The Love of God which Saved Me from Pride and Self-righteousness

 

Jeremy, 3rd Congregation


Dear family and friends, thank you for coming to witness my water baptism. My life as a Christian is a journey of defiance, of defeat, and of redemption. I’ve always been a man with much pride and self-righteousness. I was proud that I was born in a Christian family, that I am automatically saved by God and will go to heaven. I was proud of my “so-called” knowledge of the Bible, where I would skip Bible studies thinking that I already knew the answers. I would shun away from serving in church, because I didn’t see what more I could gain out of it. I thought I was an A+ Christian, that I was complete.

Along the way, a series of strenuous friendships brought turbulence into my life. I lost best friends, buddies, my playmates. I no longer had control of the things I cherished. The tipping point came during a broken courtship, where I thought that we could be the A+ Christian couple. After many quarrels and much hurt, I almost caused her to leave her Christian faith. I tried to patch things up, I tried to regain control, but it only got worse.

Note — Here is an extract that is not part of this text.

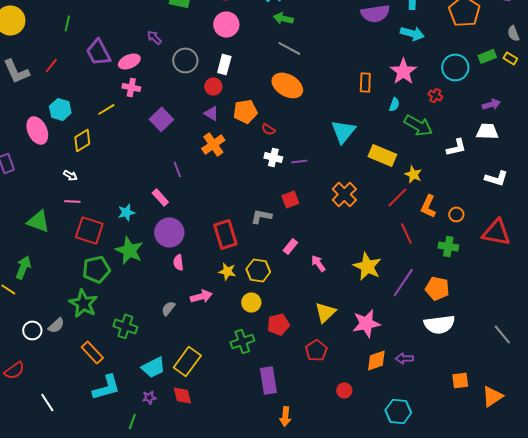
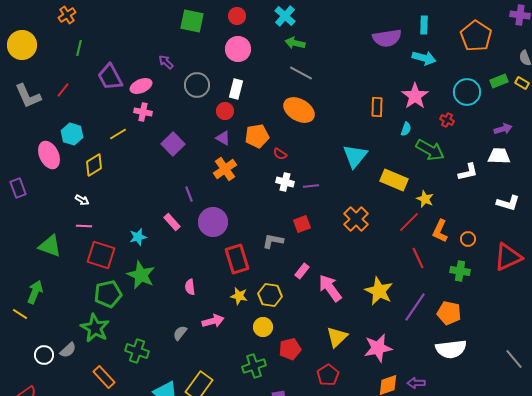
purple circle: (169, 232) -> (213, 222), moved
red triangle: (496, 232) -> (508, 257), turned -36
pink arrow: (318, 263) -> (330, 288), size x1.6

I was shattered. I was defeated. But it made sense. How am I to love another person, if I did not know Love Himself.

“Beloved, let us love one another, for love is from God, and whoever loves has been born of God and knows God. Anyone who does not love does not know God, because God is love.” (1 John 4:7-8)

Truly, God is the perfecter of selfless, unconditional love. There is no greater act of love, than God sending his beloved son Jesus Christ down from heaven to die for our sins, so that we may live and be reunited with Him.

Since then, I embarked on a journey to cast out my pride, to ground myself in the Christian community and to relearn the foundations of my faith.

In conclusion, my testimony could be about how I learnt to love, or how I gave up control of my life and trust God. But beyond that, my testimony is really a story about the sweet, sweet love of God, of how He pursued after me when I was lost, and how He loves this defiant and undeserving sinner called Jeremy who has placed his trust in Jesus.